I found Harrison Freund's column "Reversion to the Mean" pointlessly simplistic and unacceptable. He does such a good job discrediting his own illogical statements that it is a wonder why he wrote the article in the first place.

Rather than present value investing in its true light, he lumps all its iterations into reversion theory, name-dropping great investors who no doubt do a lot more research than checking P/E ratios against historical values. Then he proceeds to give the excellent Nikkei index example, which renders historical reversion theory false.

Why is it false? The P/E ratio is a growth multiple. Different historical periods have different growth prospects. Recent history suggests much higher P/E ratios due to globalization and expansion into foreign markets. As these markets become saturated, P/E ratios logically would fall across the board.

What is essentially tragic about the column is how close he is to theories that make some legitimate sense. Conclusions about comparative valuation can be employed properly but only when compared to current sector averages.
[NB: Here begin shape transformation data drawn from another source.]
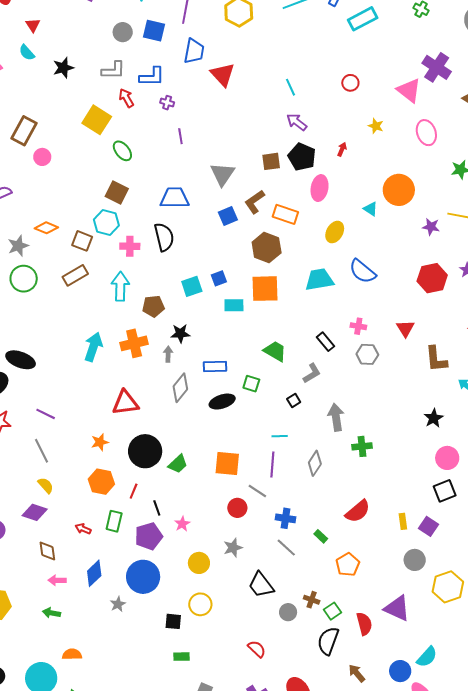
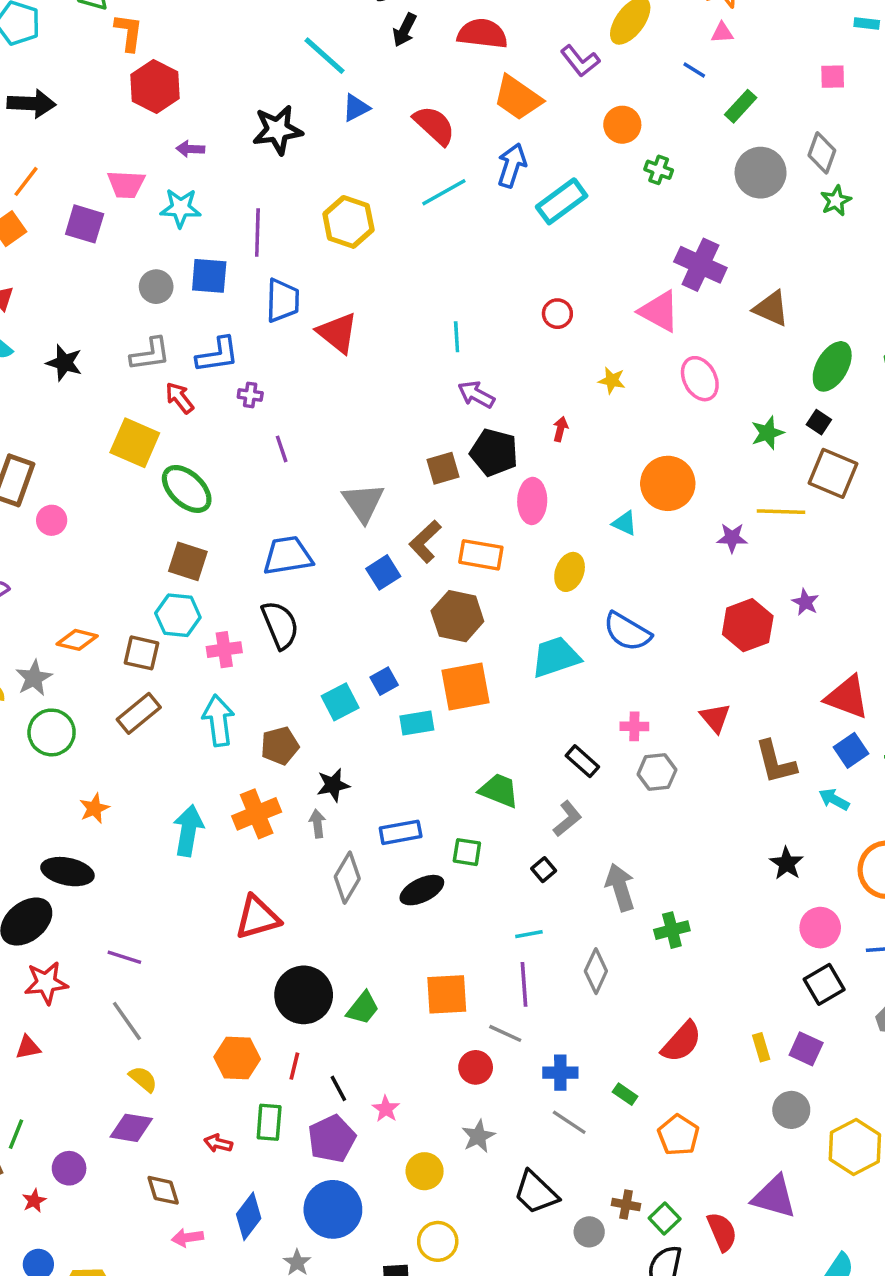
black star: (63, 68) -> (64, 363), turned -30
cyan line: (291, 87) -> (457, 337), turned 30
green ellipse: (122, 151) -> (187, 489), size x1.4
orange star: (100, 442) -> (94, 808), moved

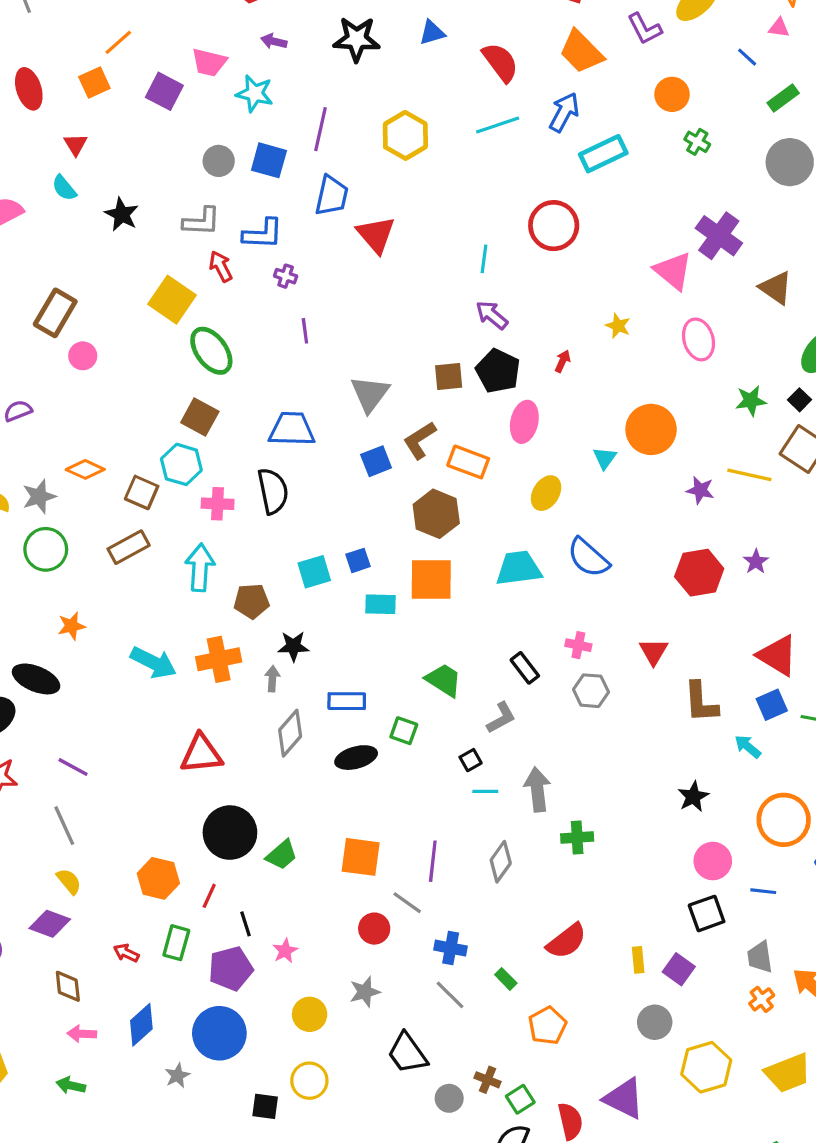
red circle: (557, 314) -> (554, 226), moved, size x1.8
cyan triangle: (625, 523) -> (605, 458), turned 30
cyan arrow: (188, 830) -> (153, 663), turned 96
cyan line: (529, 934) -> (485, 791), moved

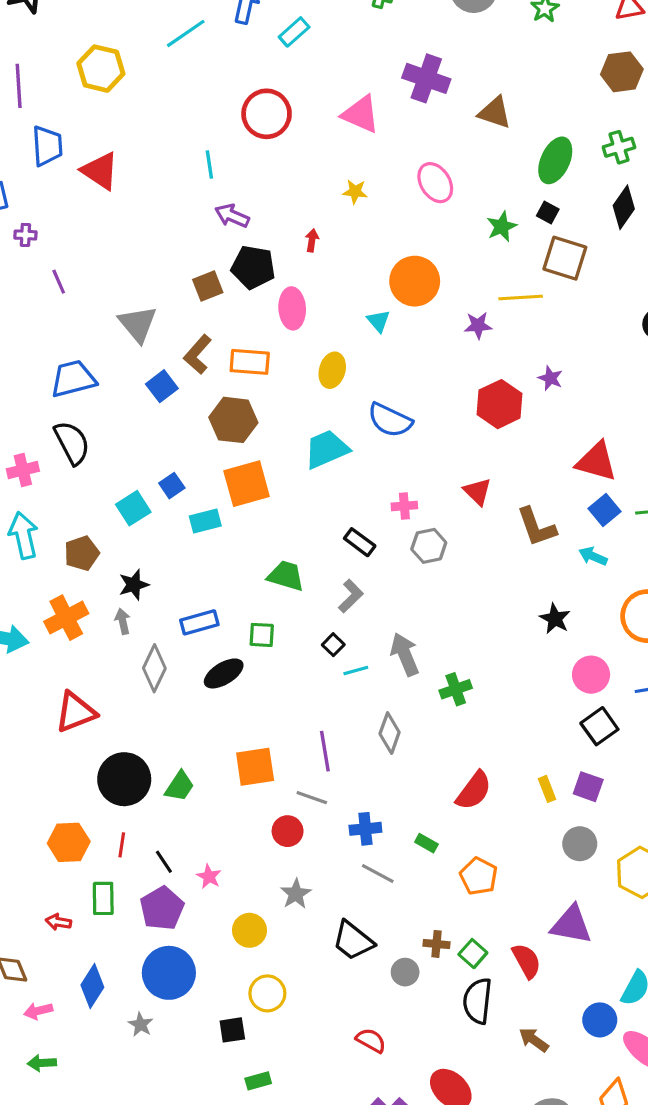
cyan rectangle: (603, 154) -> (294, 32), size x0.7
pink triangle: (673, 271) -> (361, 114), moved

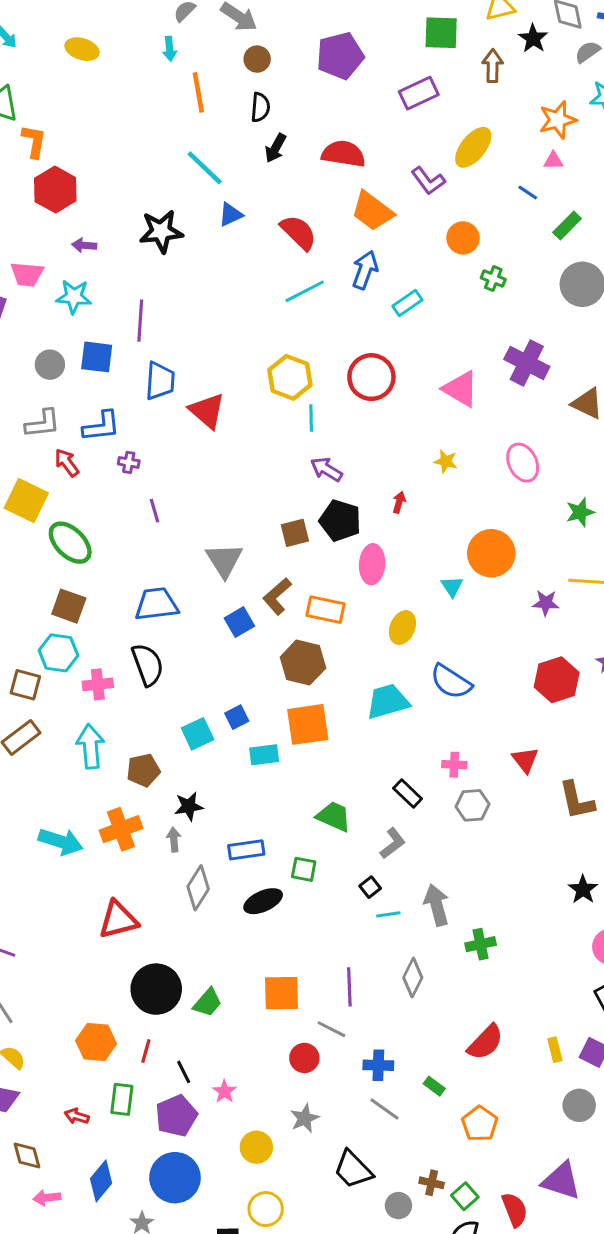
yellow hexagon: (101, 69) -> (290, 377), moved

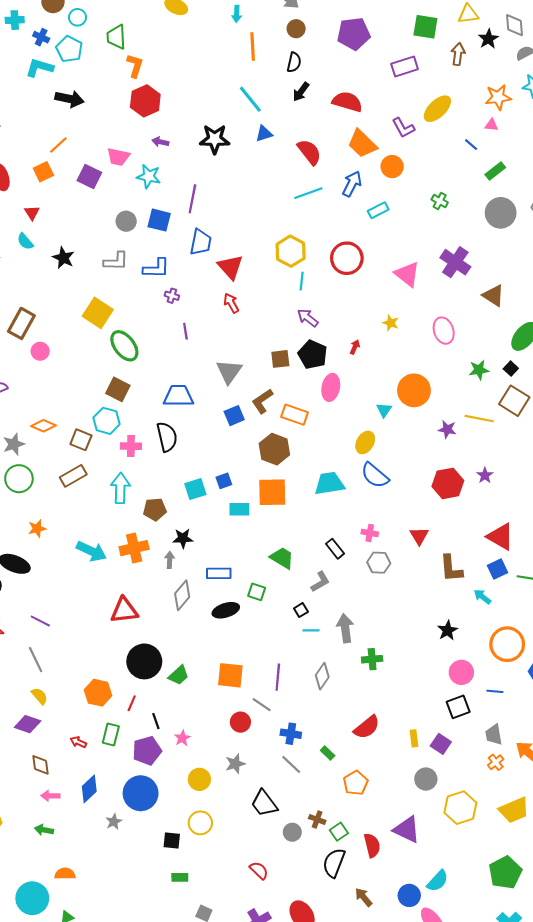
orange circle: (463, 238) -> (392, 167), moved
red arrow: (67, 463) -> (231, 303), moved
yellow ellipse: (402, 628) -> (365, 442), moved

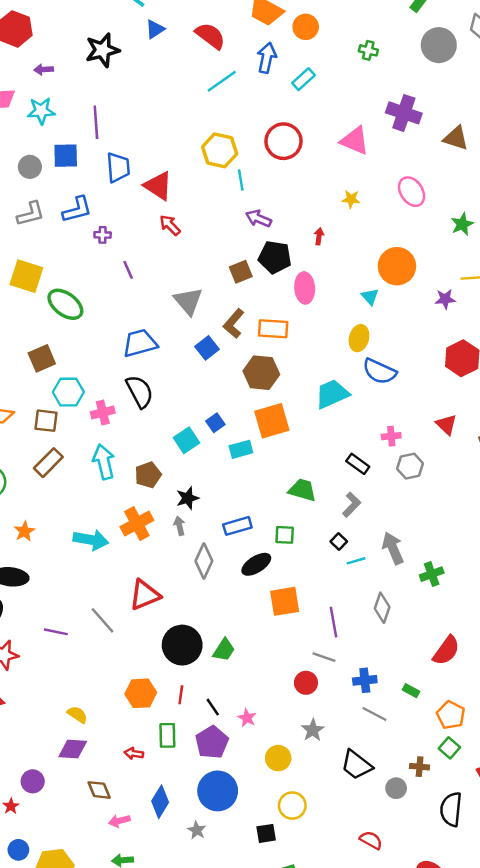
brown square: (118, 389) -> (42, 358), moved, turned -35
gray line: (36, 660) -> (102, 620), moved
orange square: (230, 675) -> (285, 601), moved
green square: (339, 832) -> (449, 748), moved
If the Standard & Poor's 500 were trading at a standard P/E of 13, that is the benchmark against which basic valuations ought to be compared, not a historical value of 16. More directly, stocks' P/E ratios ought to be compared to stocks of competitors, not the market as a whole since some sectors with smaller growth prospects do not trade close to the market average.

So P/E valuation might give you some clues to work with, yes, but if you are planning on investing real money it is a good idea to do some actual research on selected companies rather than trusting a faith-based theory.